Relatos. El 30 de octubre de 2015 los hermanos Luis y Alejandro Ponce estaban al norte del parque España. Los relatos están bifurcados según quién los enuncie. Luis cuenta que ambos pescaban en la bajada de Balcarce cuando tres policías se les fueron encima acusándolos de haber asaltado a una pareja.

   Ambos escaparon atemorizados y frente a la persecución, que uno de los uniformados hacía empuñando el arma, se arrojaron al agua. Alejandro no sabía nadar y se ahogó. Según Luis uno de los policías evitó que su hermano se acercara a la orilla arrojándole piedras que le impedían salir del agua.

   El cadáver del muchacho fue hallado el 2 de noviembre al mediodía en el Paraná, a unos 400 metros al sur de los silos Davis, a la altura de calle Dorrego.

El fiscal. El planteo del fiscal de Homicidios Miguel Moreno al registrarse el hecho fue que los hermanos no estaban pescando sino robando en la zona. El mismo día de la desaparición de Alejandro efectivos policiales llevaron a su hermano Luis a la comisaría 7ª por robar una billetera y el celular, sin emplear armas, a una pareja de 16 años. Luis fue reconocido por la pareja como autor del robo y llevado a audiencia imputativa. Allí dijo llorando que su hermano estaba desaparecido y que los uniformados le habían impedido salir a flote arrojándole piedras. Sobre esta situación, para Moreno, no hubo constancias acreditantes.

"Impune". Por su parte el abogado que representa a la familia Ponce, Guillermo Campana, fue crítico con la investigación. "Esto es un hecho criminal impune porque hay una clara intención de la fiscalía de archivar la causa. Hemos pedido medidas razonables que no se han aceptado sin ninguna razón", dijo el letrado ayer en el acto en el que se recordó el primer año de la muerte de Ponce.

   Campana dijo que la fiscalía rehusó entrevistar a todos los policías que participaron del operativo. Afirmó que no se examinó el desplazamiento de los móviles policiales, a través del registro de sus dispositivos de GPS, lo que es relevante porque, según la querella, "los policías dicen que no volvieron al lugar y sabemos que lo hicieron para intimidar a los testigos que habían declarado". También requirieron que se vuelvan a tomar declaración a los cuatro testigos del caso. "Uno es el mismo Luis y los otros son tres chicos que viven en la barranca del río y que tuvieron custodia de Prefectura porque como salieron por televisión fueron amenazados, a tal punto que uno cambió el testimonio".

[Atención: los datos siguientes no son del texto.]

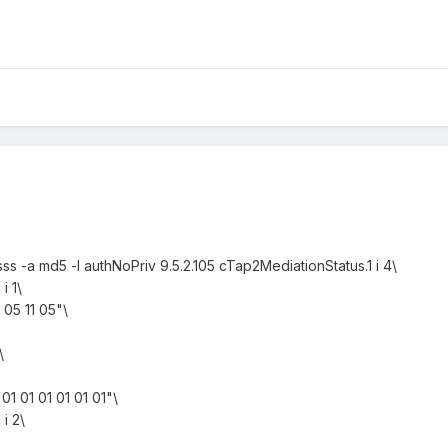
 -a md5 -l authNoPriv 9.5.2.105 cTap2MediationStatus.1 i 4\
i 1\
 05 11 05"\
\
1 01 01 01 01 01"\
i 2\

   Cuando apareció el cuerpo de Ponce el fiscal Moreno dispuso que la policía provincial fuera apartada de la pesquisa y que todas actuaciones quedaran en manos de Prefectura. "Lo resolví así porque Prefectura es una fuerza que tiene afinidad con el ámbito donde ocurrió el hecho y porque no está cuestionada en este caso", argumentó el fiscal.

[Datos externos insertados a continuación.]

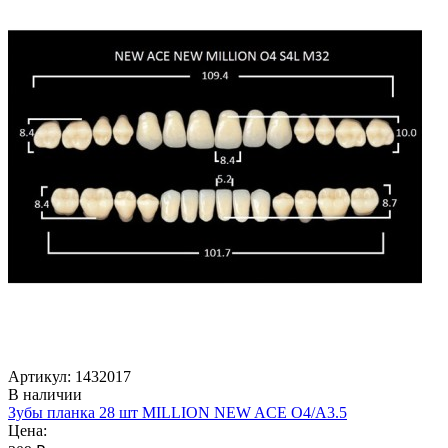
Артикул: 1432017
В наличии
Зубы планка 28 шт MILLION NEW ACE O4/A3.5
Цена:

   También destacó que el relato de los jóvenes sobre que estaban pescando era infundado dado que las jóvenes víctimas de un robo simple (sin armas) habían reconocido a Luis como autor del asalto.

   Los querellantes señalan que si esto fue así eso no impide la posibilidad —para ellos convincente— de que la muerte de Alejandro haya sido propiciada por el accionar policial. "Hay testigos que indicaron eso y además se debería hacer de nuevo la autopsia. Cuestionamos la pericia forense del Instituto Médico Legal por deficiente", indicó Campana.